Merlin JACQUET - Créateurs, inventions et savants fous (anthologie) : très belle collection de textes SciFi.
Cette anthologie, qui fait partie d’une collection réalisée par Merlin JACQUET (qui n’en est donc pas l’auteur comme mon titre pourrait le faire penser), est d’une excellente qualité et réunit une jolie sélection de textes autour du thèmes des inventions et de l’anticipation.
La maison d’édition, Hydromel Editions, est encore très jeune, je crois que cet ouvrage est la deuxième ou troisième publication et la toute première anthologie ; j’espère qu’ils parviendront à maintenir la qualité de leurs ouvrages, qui sont agréables au toucher et très belles à regarder, avec une petite mention pour l’illustrateur.

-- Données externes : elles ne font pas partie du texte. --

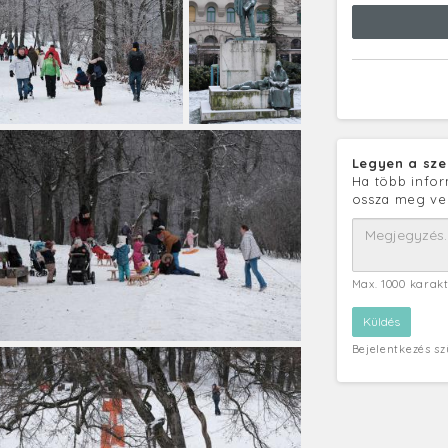
Legyen a sze
Ha több infor
ossza meg ve
Max. 1000 karak
Bejelentkezés s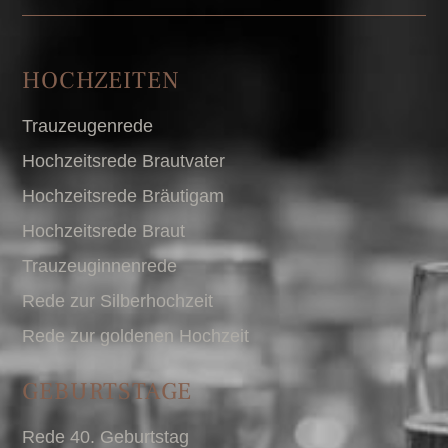
HOCHZEITEN
Trauzeugenrede
Hochzeitsrede Brautvater
Hochzeitsrede Bräutigam
Hochzeitsrede Braut
Trauzeuginnenrede
Rede zur Silberhochzeit
Rede zur goldenen Hochzeit
GEBURTSTAGE
Rede 40. Geburtstag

Mais le plus important reste de répondre à la question suivante : qu’en est-il des histoires sélectionnées ?
Ce petit ouvrage de 159 pages réunit neuf nouvelles d’auteurs divers autour du même thème, celui des créateurs, inventions et savants fous.
Pour vous donner une idée – et peut-être l’envie d’acheter cette collection – vous trouverez ci-dessous un résumé succinct de chaque histoire suivi d’une brève critique de quelques mots.
Pour nous mettre dans l’ambiance, « créateurs, inventions et savantsfous » s’ouvre sur une histoire de machine temporelle :
1) Marie-Anne CLEDEN : La machine à démonter le temps
Le jour est bien triste puisqu’il s’agit de celui de l’enterrement du célèbre Professeur Duten, inventeur du télétransporteur et lauréat du prix Nobel.
Son assistant Thomas est effondré et se souvient des instants passés en compagnie de son professeur, son idole, un savant un peu fou qui l’a incité à choisir la voie de la physique quantique.
Ces derniers mois, il travaillait avec le Professeur Duten sur un nouveau projet très ambitieux, qui attirait le regard moqueur de ses collègues : la machine à remonter le temps…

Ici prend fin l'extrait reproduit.